Data extracts
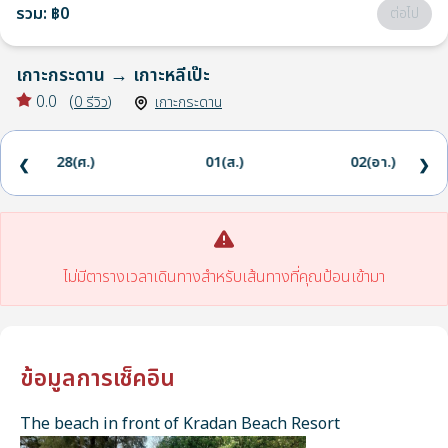
รวม
:
฿0
ต่อไป
เกาะกระดาน
→
เกาะหลีเป๊ะ
0.0
(
0
รีวิว
)
เกาะกระดาน
28(ศ.)
01(ส.)
02(อา.)
❮
❯
ไม่มีตารางเวลาเดินทางสำหรับเส้นทางที่คุณป้อนเข้ามา
ข้อมูลการเช็คอิน
The beach in front of Kradan Beach Resort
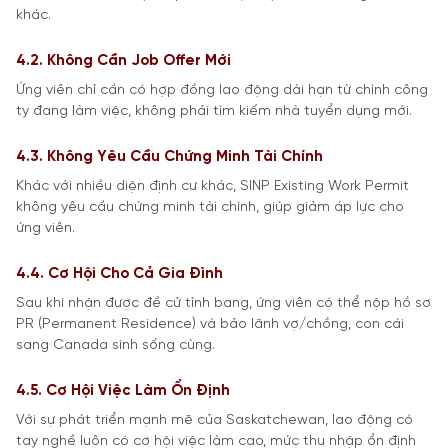
khác.
4.2. Không Cần Job Offer Mới
Ứng viên chỉ cần có hợp đồng lao động dài hạn từ chính công
ty đang làm việc, không phải tìm kiếm nhà tuyển dụng mới.
4.3. Không Yêu Cầu Chứng Minh Tài Chính
Khác với nhiều diện định cư khác, SINP Existing Work Permit
không yêu cầu chứng minh tài chính, giúp giảm áp lực cho
ứng viên.
4.4. Cơ Hội Cho Cả Gia Đình
Sau khi nhận được đề cử tỉnh bang, ứng viên có thể nộp hồ sơ
PR (Permanent Residence) và bảo lãnh vợ/chồng, con cái
sang Canada sinh sống cùng.
4.5. Cơ Hội Việc Làm Ổn Định
Với sự phát triển mạnh mẽ của Saskatchewan, lao động có
tay nghề luôn có cơ hội việc làm cao, mức thu nhập ổn định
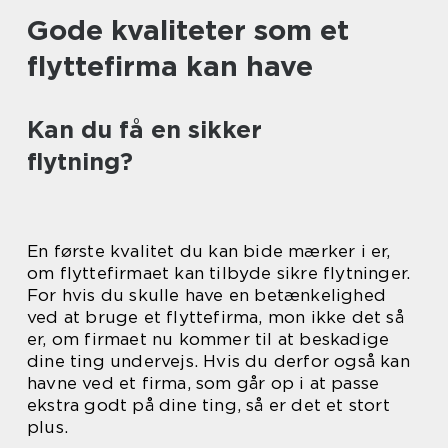
Gode kvaliteter som et
flyttefirma kan have
Kan du få en sikker
flytning?
En første kvalitet du kan bide mærker i er,
om flyttefirmaet kan tilbyde sikre flytninger.
For hvis du skulle have en betænkelighed
ved at bruge et flyttefirma, mon ikke det så
er, om firmaet nu kommer til at beskadige
dine ting undervejs. Hvis du derfor også kan
havne ved et firma, som går op i at passe
ekstra godt på dine ting, så er det et stort
plus.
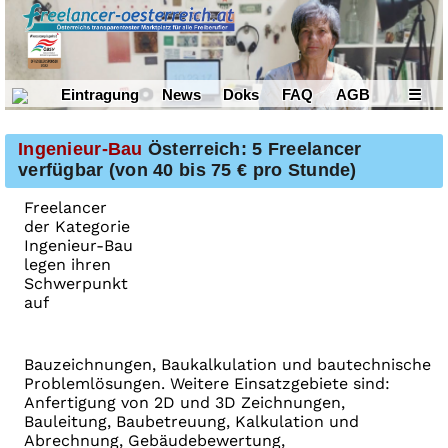
Eintragung
News
Doks
FAQ
AGB
☰
Ingenieur-Bau
Österreich: 5 Freelancer
verfügbar (von 40 bis 75 € pro Stunde)
Freelancer
der Kategorie
Ingenieur-Bau
legen ihren
Schwerpunkt
auf
Bauzeichnungen, Baukalkulation und bautechnische
Problemlösungen. Weitere Einsatzgebiete sind:
Anfertigung von 2D und 3D Zeichnungen,
Bauleitung, Baubetreuung, Kalkulation und
Abrechnung, Gebäudebewertung,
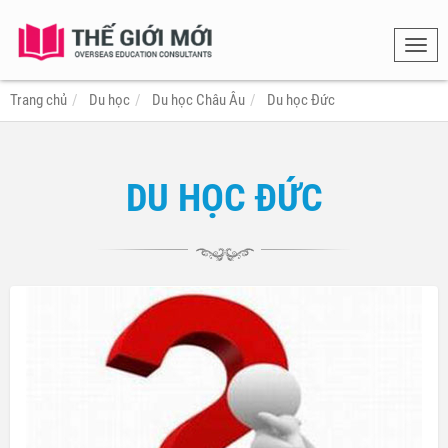
Toggl
navig
Trang chủ
Du học
Du học Châu Âu
Du học Đức
DU HỌC ĐỨC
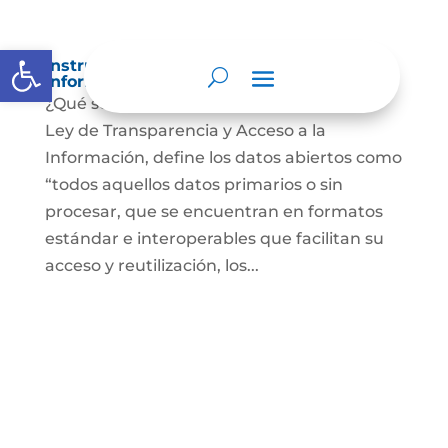
Abrir barra de herramientas
Instrumentos de gestión de la
información.
¿Qué son datos abiertos? En Colombia la
Ley de Transparencia y Acceso a la
Información, define los datos abiertos como
“todos aquellos datos primarios o sin
procesar, que se encuentran en formatos
estándar e interoperables que facilitan su
acceso y reutilización, los...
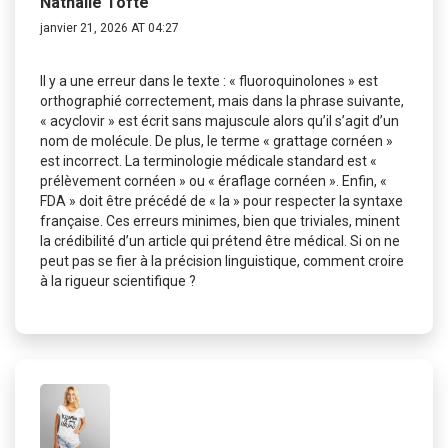
Nathalie Tofte
janvier 21, 2026 AT 04:27
Il y a une erreur dans le texte : « fluoroquinolones » est
orthographié correctement, mais dans la phrase suivante,
« acyclovir » est écrit sans majuscule alors qu’il s’agit d’un
nom de molécule. De plus, le terme « grattage cornéen »
est incorrect. La terminologie médicale standard est «
prélèvement cornéen » ou « éraflage cornéen ». Enfin, «
FDA » doit être précédé de « la » pour respecter la syntaxe
française. Ces erreurs minimes, bien que triviales, minent
la crédibilité d’un article qui prétend être médical. Si on ne
peut pas se fier à la précision linguistique, comment croire
à la rigueur scientifique ?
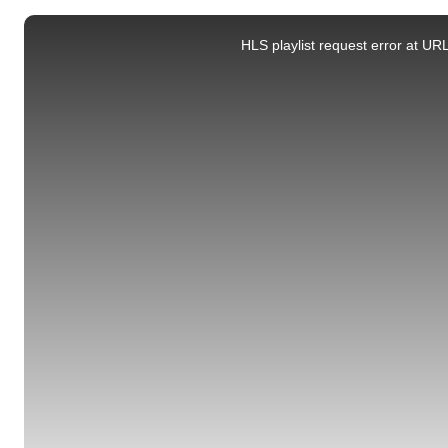
This
is
a
HLS playlist request error at UR
modal
window.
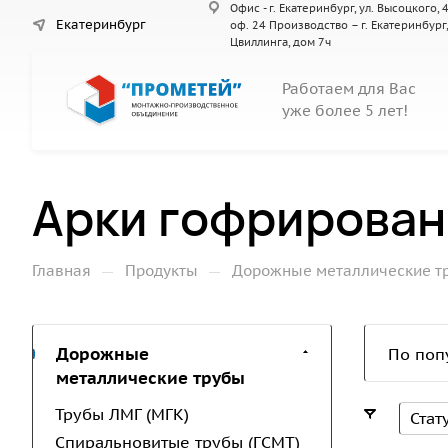
Офис - г. Екатеринбург, ул. Высоцкого, 4
Екатеринбург
оф. 24 Производство – г. Екатеринбург,
Цвиллинга, дом 7ч
Работаем для Вас
уже более 5 лет!
Арки гофрирован
—
—
Главная
Продукты
Дорожные металлические т
Дорожные
По поп
металлические трубы
Трубы ЛМГ (МГК)
Стат
Спиральновитые трубы (ГСМТ)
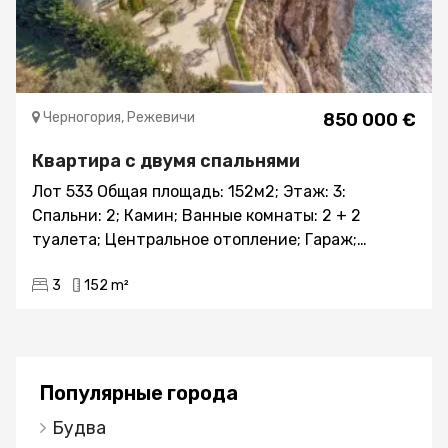
Черногория, Режевичи
850 000 €
Квартира с двумя спальнями
Лот 533 Общая площадь: 152м2; Этаж: 3:
Спальни: 2; Камин; Ванные комнаты: 2 + 2
туалета; Центральное отопление; Гараж;
Паркинг; Система видеонаблюдения; Сад;
3
152 m²
Терраса; Климат-контроль; Интернет; Бассейн
Описание: Трехкомнатная квартира площадью
152 м2, в здании, с самым современным
дизайном, роскошью. Квартира, благодаря
своему уникальному расположению, которое
Популярные города
практически невозможно найти в Черногории -
Будва
имеет потрясающий вид на море. Квартира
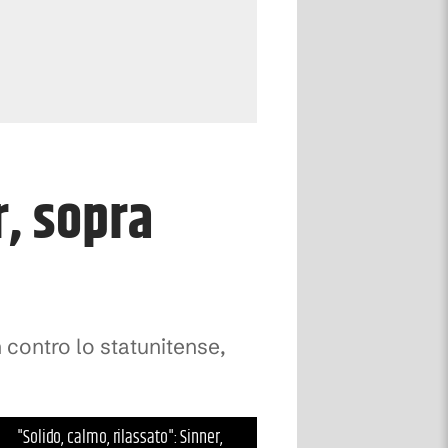
r, sopra
n contro lo statunitense,
"Solido, calmo, rilassato": Sinner,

Activity
For each line in the data that contains the string "dans", give a copy of that line.

Solution for this exercise
Il y a une erreur dans le texte : « fluoroquinolones » est
orthographié correctement, mais dans la phrase suivante,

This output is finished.